Regia di Bruce Malmuth vedi scheda film
I FALCHI DELLA NOTTE appartiene a quel filone poliziesco americano costruito su alcuni schemi fissi, SERPICO pare il suo lontano modello soprattutto nel personaggio di Deke DaSilva, per il resto prevale il confronto cliché eroe positivo vs. genio del male. DaSilva è un poliziotto che con il fido collega Fox fa coppia fissa nel quartiere ad alto tasso delinquenziale del Bronx, ha un rapporto ormai concluso con una moglie donna in carriera, inviso ai superiori per il troppo zelo troverà nella cattura di un pericoloso terrorista un riscatto e qualche scatto in avanti nella professione. Il film di Bruce Malmuth viaggia su due piani paralleli: da un lato la noiosa routine di Deke, il corso antiterrorismo etc.; dall’altro la parte più accattivante e interessante, le gesta di Wulfgar. Questi è un terrorista internazionale squilibrato e fascinoso a cui piacciono i gesti eclatanti e proprio per questo motivo isolato o perlomeno non ben accetto nell’organizzazione, l’unico suo tramite è la spietata Shakka. Nella prima parte la vicenda si sviluppa e si snoda in Europa, le azioni sono contro il colonialismo britannico, poi dopo l’ultimo devastante attentato si taglia la barba, una impercettibile operazione chirurgica e diventa il Rutger Hauer che conosceremo e apprezzeremo nel successivo BLADE RUNNER. Sbarcato a New York Wulfgar prende sul serio la sua “missione”, come un novello messia al momento di uccidere sussurra: “Andrai in un mondo migliore” e si definisce paladino delle vittime e degli oppressi. “Non siamo eroi, siamo vittime” ribadisce a DaSilva quando la sfida sarà finalmente a due. Lo psicopatico dagli occhi di ghiaccio sa tutto di tutti, ma non conosce le doti da travestito del buon Deke.

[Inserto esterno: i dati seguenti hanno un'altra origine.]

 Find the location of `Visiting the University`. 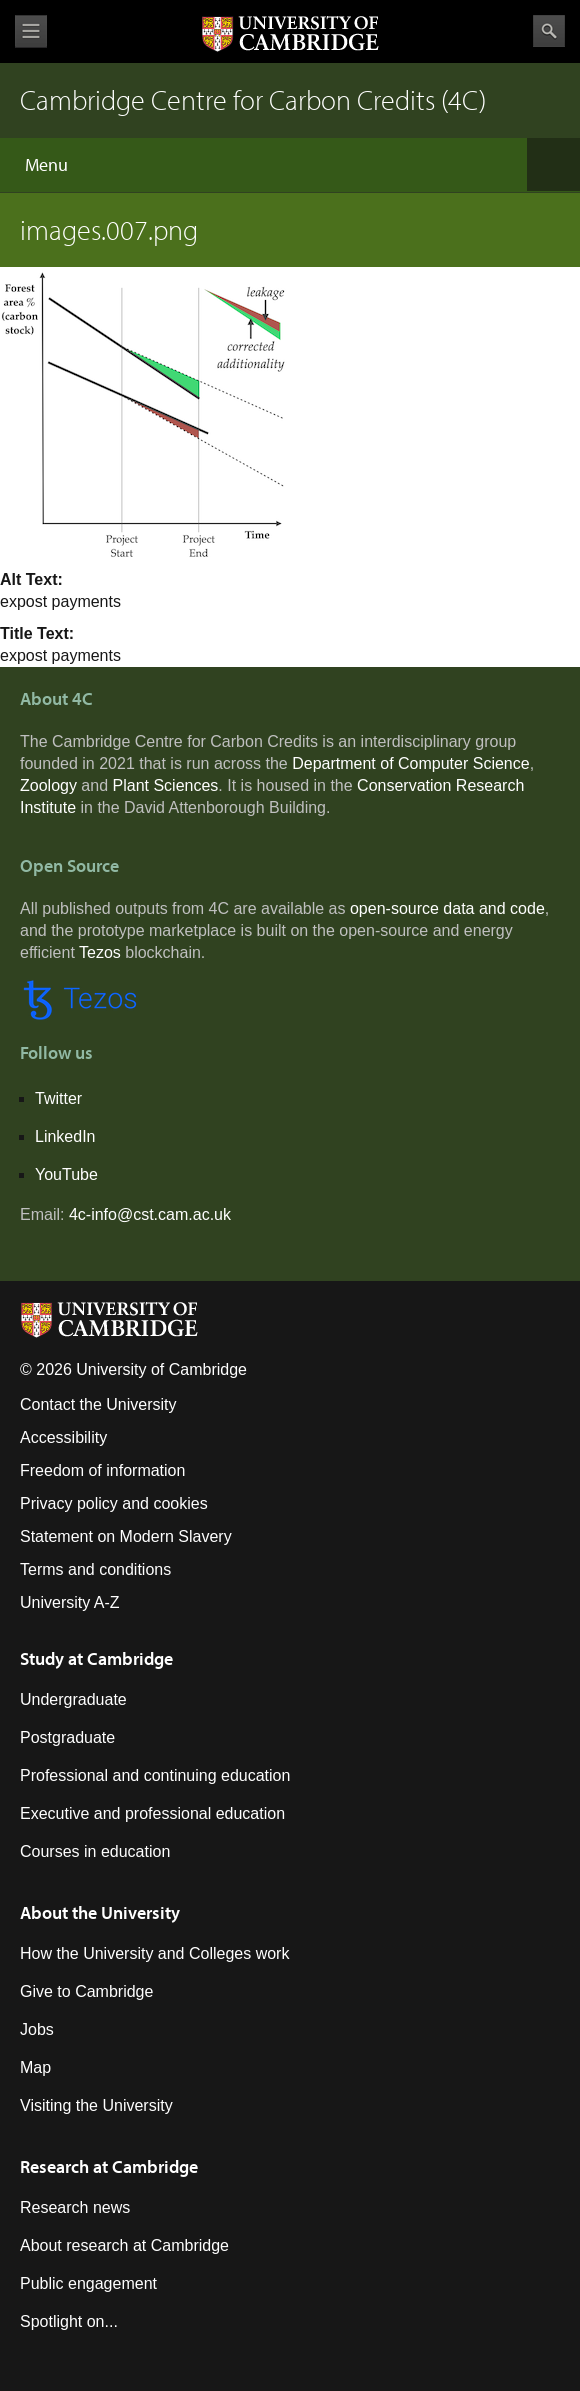

Visiting the University is located at coordinates (96, 2105). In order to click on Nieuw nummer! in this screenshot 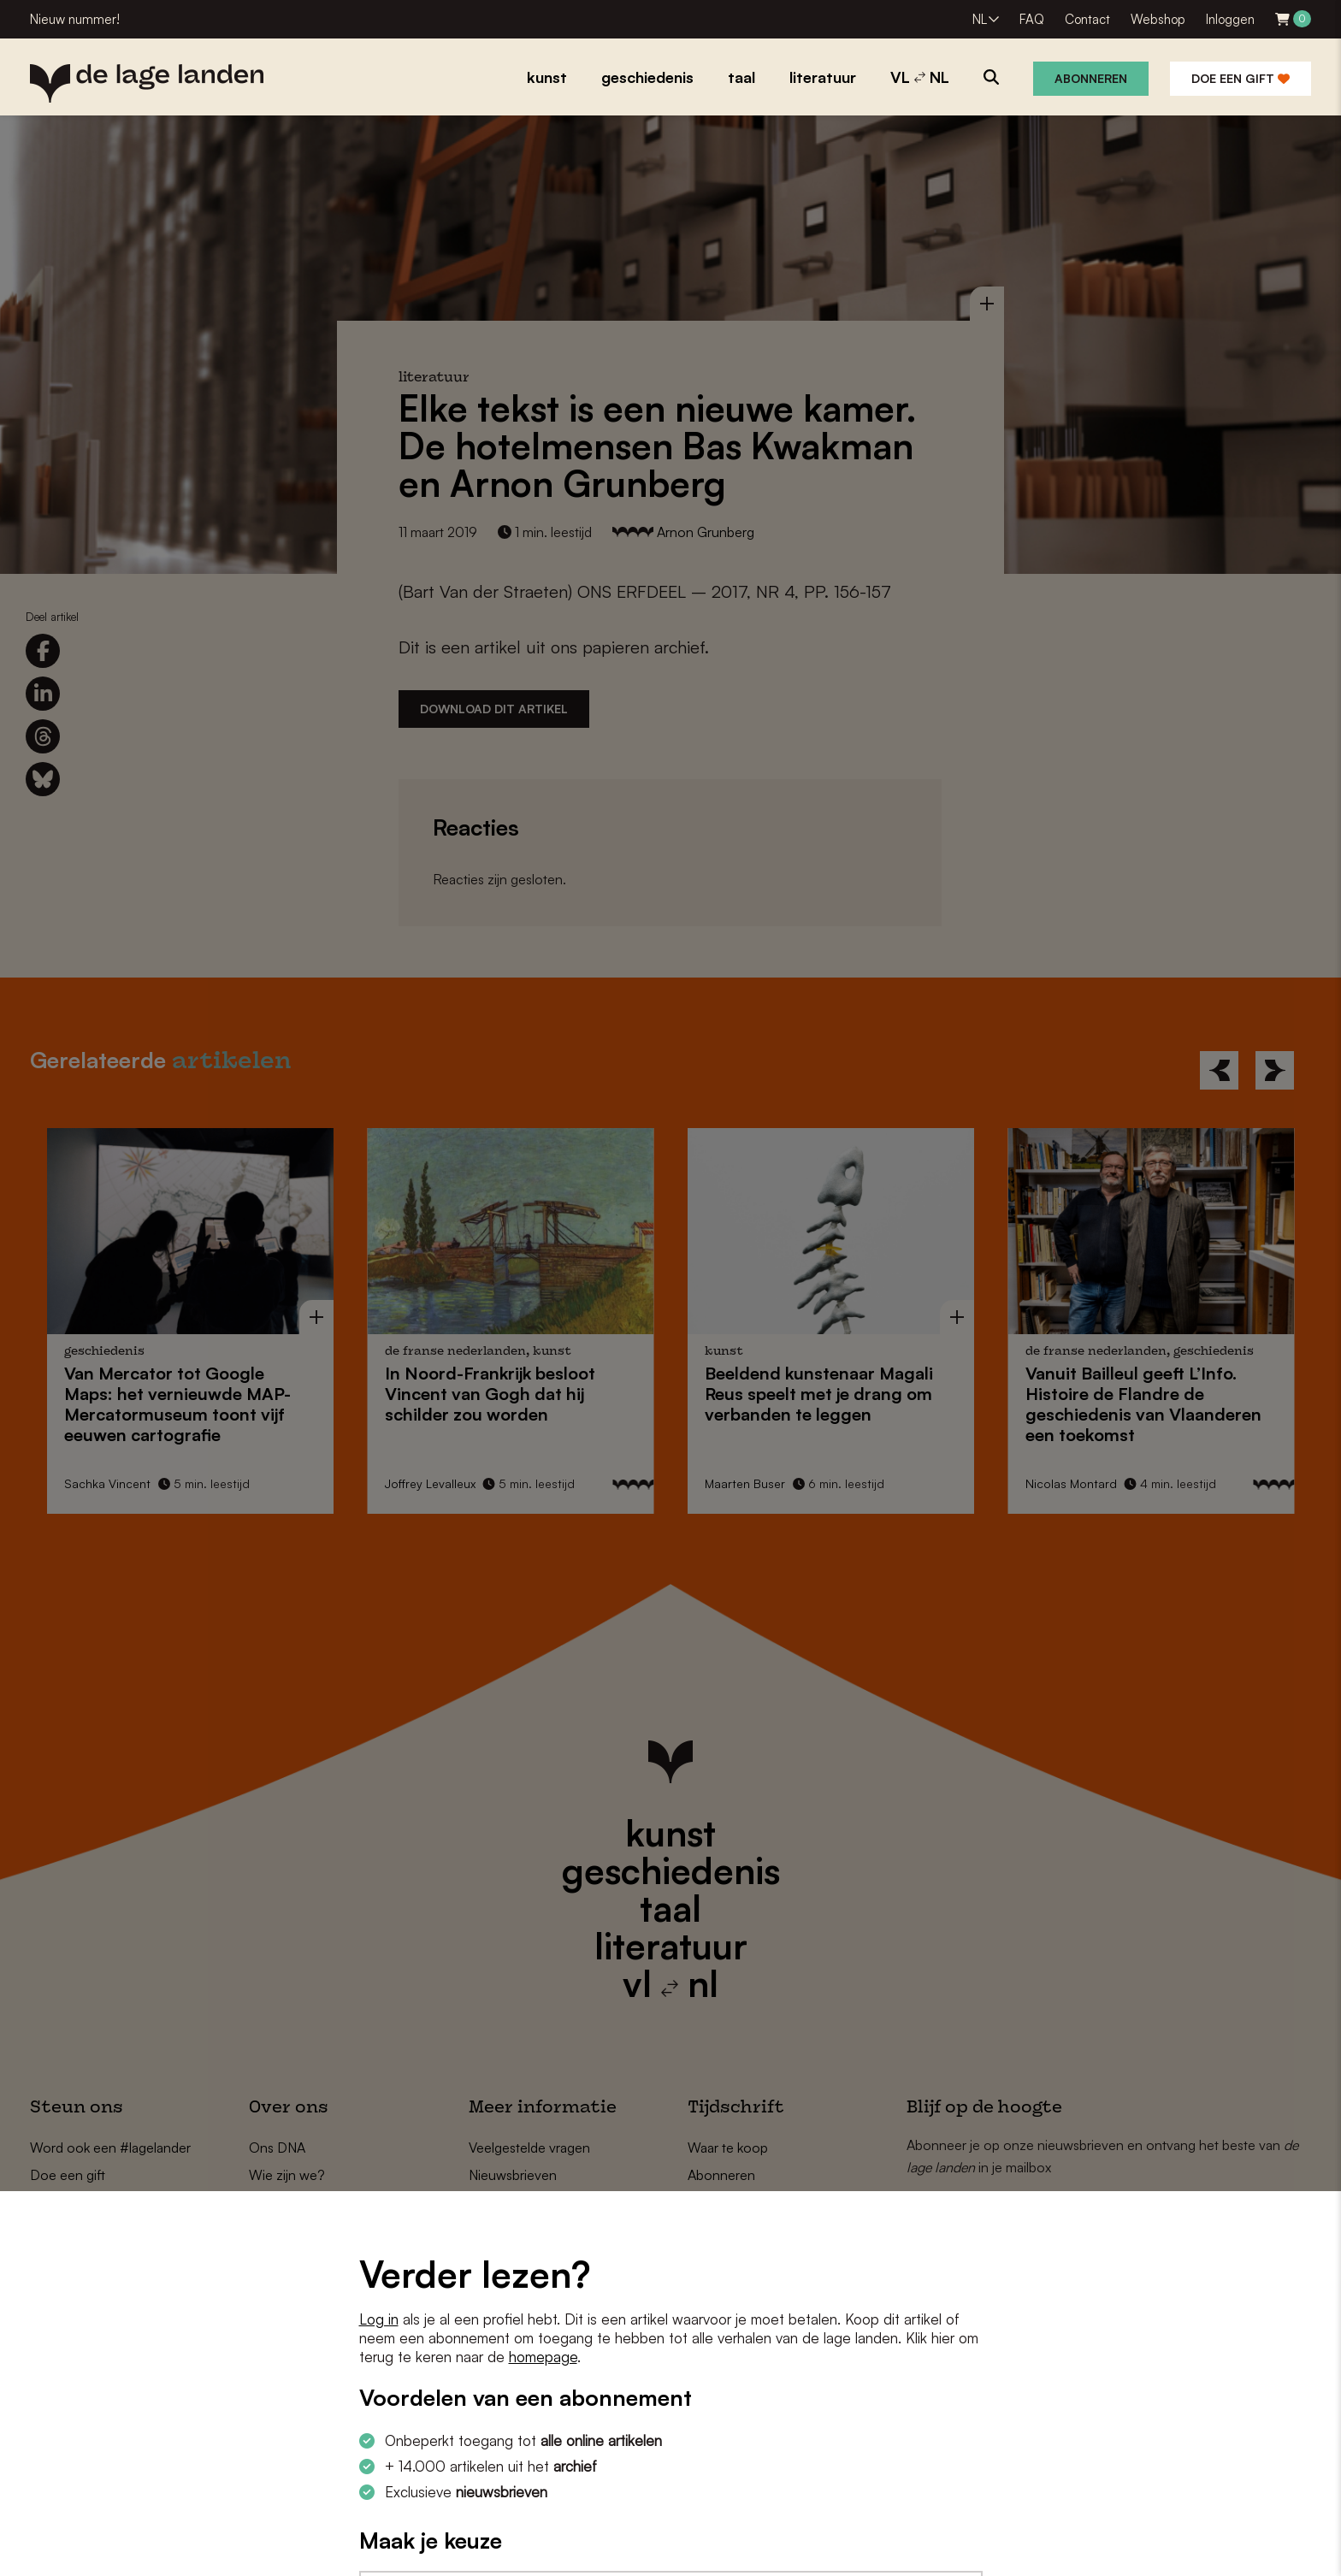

Come vuole lo spettatore medio e/o televisivo e il mercato all’ingrosso il bene vince sul male, nonostante molte vittime innocenti e situazioni di alta improbabilità come vogliono le regole del genere. Dal punto di vista cinematografico l’olandese Hauer surclassa Sly Stallone pre-Rambo che ricorda un Al Pacino scialbo e fuori fuoco (e si vede un miglio che non possiede un background teatrale). Un buon inizio, una buona fine e la tensione procurata dal solo apparire in scena di Wulfgar non salvano un prodotto convenzionale, superficiale, furbetto e artefatto come le strade del Bronx. Pessime le musiche di Keith Emerson.